While some may consider a move to Renault as a career suicide, it’s the only way Sergio Perez can achieve further success in Formula 1.
Sergio Perez has emerged as a hot property in Formula 1 following his recent run of results at Force India. After a difficult spell at McLaren in 2013, the Mexican has rejuvenated at the Silverstone-based squad, delivering four podiums in a span of two-and-a-half years.
Two of those four podium finishes have come this season and he currently stands 13 points clear of his highly-rated teammate Nico Hulkenberg in the standings.
Naturally, rivals teams have come calling for Perez, with both Williams and Renault openly showing their interest in him.
Leaving Force India
But given that Force India is on an upward trajectory, many would think that leaving the Indian outfit will be a stupid mistake. Upgrades to the outfit’s in-house CFD facility, combined with use of Toyota’s state-of-the-art windtunnel in Cologne, have delivered the desired results, putting them ahead of Williams in the constructors’ standings. In short, Force India is the best privateer at the moment.
But if you look it from a different perspective, Force India is close to maximising its potential. It has made most of its relatively modest facilities and a strong, but small engineering team.
Now, It will either stabilize its position in the pecking order or go downhill. There’s no way it can challenge for wins and championships unless its budget and facilities are anyway close to that of top teams.
And Perez concedes this fact, saying he would have to change teams to achieve his goal of winning F1's ultimate crown.
"I know that to become a World Champion in Formula 1 I need to move further up the grid," he told GPUpdate. "Whatever happens, whether the opportunity comes or not, who knows. It's going to be difficult, realistically.”

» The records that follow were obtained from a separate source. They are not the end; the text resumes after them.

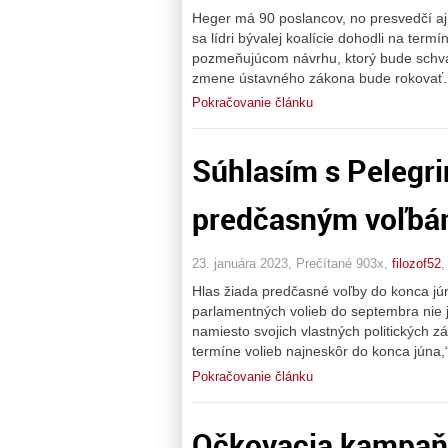
Heger má 90 poslancov, no presvedčí a
sa lídri bývalej koalície dohodli na ter
pozmeňujúcom návrhu, ktorý bude schvál
zmene ústavného zákona bude rokovať. 
Pokračovanie článku
Súhlasím s Pelegri
predčasným voľb
23. januára 2023, Prečítané 903x,
filozof52
Hlas žiada predčasné voľby do konca jún
parlamentných volieb do septembra nie 
namiesto svojich vlastných politických 
termíne volieb najneskôr do konca júna,“ 
Pokračovanie článku
Očkovacia kampaň 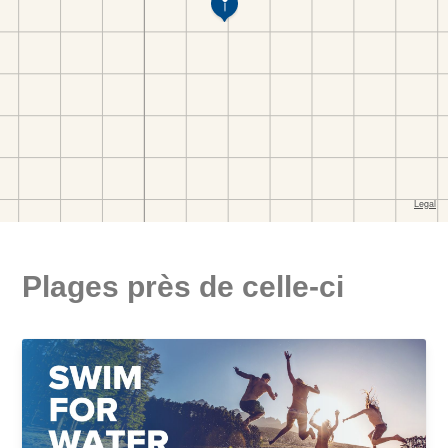
Plages près de celle-ci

So, if Perez does leave Force India, where does he go? Switching to Williams would be a sideways move, for it suffers the same disadvantages of an independent team like Force India. Moreover, there’s no guarantee Williams will be able to recover from its recent slump and re-emerge as the best privateer team.
That leaves Perez with Renault, the French manufacturer that has made a difficult return to Formula 1 this season following a delayed takeover of Lotus.
However, there is every reason to believe that new management can turn it into a championship-winning outfit.
While the chassis progress at Renault is less obvious, the major gains made on the power unit side show that this outfit is capable enough to be the best in the sport.
Remember, Renault and Mercedes are the only mainstream manufacturers to win a constructors title in Formula 1. BMW, Honda and Toyota have all failed in this regard.
When Romain Grosjean decided to join newcomers Haas, many thought it would be a career suicide. But the risk has paid off so far, with Grosjean already managing a top five result.
Yes, he is yet to achieve the ultimate objective behind moving to Haas - to drive for Ferrari - but strong results in the early part of the season have certainly raised his stakes.
Some would suggest that Perez should carefully watch Renault’s progress over the next few years before making a decision. The argument is fair, as attested by Fernando Alonso who has to go through the pain of the rebuilding process at McLaren-Honda..
However, top teams have stopped looking beyond their own driver stables, reducing chances of drivers without manufacturer links to land a top drive. Mercedes has already come up with a plan for replacing Lewis Hamilton and/or Nico Rosberg by placing Esteban Ocon and Pascal Wehrlein in Manor. Red Bull hasn’t hired a non-academy drivers for years while McLaren has Stoffel Vandoorne and Nick de Vries, among others in the wings.
If Perez doesn’t accept the offer now, he may later lose out the spot to a Renault juniour driver. Jack Aitken has made a successful GP3 debut this year, winning the sprint race at Spa last weekend. If he continues to deliver, he would be in a prime position to join Renault in 2018 or ‘19.
Renault have already stated their intention of grooming a star driver of their own, instead of hiring an A-list figure from elsewhere.
"If there is a model I would say we are more towards that model of maybe finding the Vettel of tomorrow, growing together, maybe become champion together,'' Renault F1 chief Cyril Abiteboul told Motorsport.com.
"Buying an existing world champion, I don't think this is an absolute necessity in modern F1,'' he added.
Only a major risk will make Perez’s title ambitions a reality. No driver likes to be detained in midfield, despite clearly having the credentials for a top seat. Just ask Hulkenberg.